SIMBAD references

In the framework of the Water In Star-forming regions with Herschel (WISH) key program, several H₂O (E_u>190K), high-J CO, [OI], and OH transitions are mapped with Herschel-PACS in two shock positions along two prototypical outflows around the low-luminosity sources L1448 and L1157. Previous Herschel-HIFI H₂O observations (E_u=53-249K) are also used. The aim is to derive a complete picture of the excitation conditions at the selected shock positions. We adopted a large velocity gradient analysis (LVG) to derive the physical parameters of the H₂O and CO emitting gas. Complementary Spitzer mid-IR H₂ data were used to derive the H₂O abundance.
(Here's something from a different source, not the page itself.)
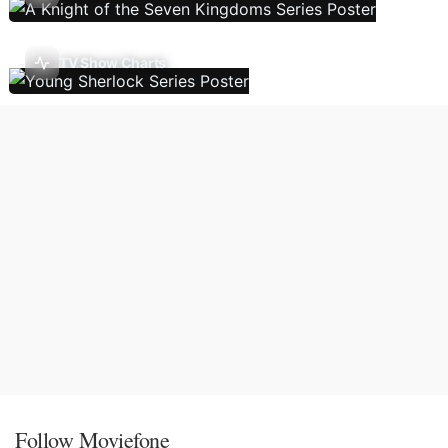
TV Show Charts
Follow Moviefone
Consistent with other studies, at all selected shock spots a close spatial association between H₂O, mid-IR H₂, and high-J CO emission is found, whereas the low-J CO emission traces either entrained ambient gas or a remnant of an older shock. The excitation analysis, conducted in detail at the L1448-B2 position, suggests that a two-component model is needed to reproduce the H₂O, CO, and mid-IR H₂ lines: an extended warm component (T∼450K) is traced by the H₂O emission with E_u=53-137K and by the CO lines up to J=22-21, and a compact hot component (T=1100K) is traced by the H₂O emission with E_u>190K and by the higher-J CO transitions. At L1448-B2 we obtain an H₂O abundance (3-4)x10^–6 for the warm component and (0.3-1.3)x10^–5 for the hot component and a CO abundance of a few 10^–5 in both components. In L1448-B2 we also detect OH and blue-shifted [OI] emission, spatially coincident with the other molecular lines and with [FeII] emission. This suggests a dissociative shock for these species, related to the embedded atomic jet. On the other hand, a non-dissociative shock at the point of impact of the jet on the cloud is responsible for the H₂O and CO emission. The other examined shock positions show an H₂O excitation similar to L1448-B2, but a slightly higher H₂O abundance (a factor of ∼4). The two gas components may represent a gas stratification in the post-shock region. The extended and low-abundance warm component traces the post-shocked gas that has already cooled down to a few hundred Kelvin, whereas the compact and possibly higher-abundance hot component is associated with the gas that is currently undergoing a shock episode. This hot gas component is more affected by evolutionary effects on the timescales of the outflow propagation, which explains the observed H₂O abundance variations.